OK, I got the cluster up and running with this topology (using unmodified clab.j2)

provider: clab

defaults:
  const:
    MAX_NODE_ID_LENGTH: 32

groups:
  unprovisioned:
    members: [ k01 ]
    module: []
    device: linux
  k-nodes:
    device: linux
    members: [ k01-control-plane, k01-worker, k01-worker2 ]

nodes:
  k01:
    clab:
      kind: k8s-kind
      startup-config: k01-config.yaml
      image: kindest/node:v1.34.0
  k01-control-plane:
    clab:
      kind: ext-container
  k01-worker:
    clab:
      kind: ext-container
  k01-worker2:
    clab:
      kind: ext-container

We could generate the startup-config with clab.config_template and then use the known file name in the clab.startup-config.

The real problem is the container name, which does not follow the standard containerlab container naming convention -- it contains no prefix -- so all netlab commands crash. We could add clab.hostname parameter to allow the users to specify their own container names, or hard-code new rules into netsim/provider/clab.py to use different names when the clab.kind is set to k8s-kind or ext-container.

[wnagele]

I've done a bit more digging and testing around your suggestion. At this point it looks to me like chasing a rabbits tail.

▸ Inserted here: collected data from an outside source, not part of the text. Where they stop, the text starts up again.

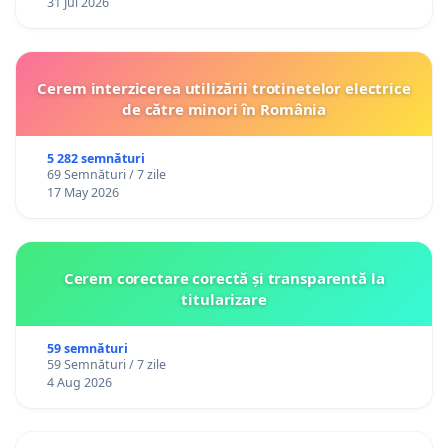
31 Jul 2026
Cerem interzicerea utilizării trotinetelor electrice
de către minori în România
5 282 semnături
69 Semnături / 7 zile
17 May 2026
Cerem corectare corectă și transparentă la
titularizare
59 semnături
59 Semnături / 7 zile
4 Aug 2026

If I modify the behaviour around the hostname, the next issue is that these containers are not using netns the way other containers from containerlab would (read - they don't have a netns).

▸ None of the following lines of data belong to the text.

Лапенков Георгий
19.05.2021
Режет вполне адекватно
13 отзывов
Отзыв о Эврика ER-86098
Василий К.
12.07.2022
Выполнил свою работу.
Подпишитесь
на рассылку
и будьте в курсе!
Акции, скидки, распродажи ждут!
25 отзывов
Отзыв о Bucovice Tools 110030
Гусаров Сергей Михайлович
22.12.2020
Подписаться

Taking a step back, I think we have to live with the limitations outlined for K8S KinD clusters in the containerlab docs. This explains that the way to go for configuring things inside those containers are exec statements for now. Until this changes, anything we do here is likely going to be brittle and prone to fail in the future. So my suggestion is to go with this as a first pass and if there is sufficient folks using this further improvements could be made?

[wnagele]

Rebased against your recent changes.

[ipspace]

If I modify the behaviour around the hostname, the next issue is that these containers are not using netns the way other containers from containerlab would (read - they don't have a netns).

🤦‍♂️

Taking a step back, I think we have to live with the limitations outlined for K8S KinD clusters in the containerlab docs. This explains that the way to go for configuring things inside those containers are exec statements for now.

Well, with #2905/#2907 I have a mechanism to execute bash scripts (rendered from configuration templates) on container nodes.

Considering everything you discovered, I'd go with a different device ("kind") or maybe even role, for example "cluster", to get hooks that could modify stuff in the background, and work from there. An alternate idea would be to give devices the ability to request plugins (because device modules don't have the hooks necessary to modify the topology).

Give me a week or two ;)

[wnagele]

Sure, no rush - let me know if there is something I can help with.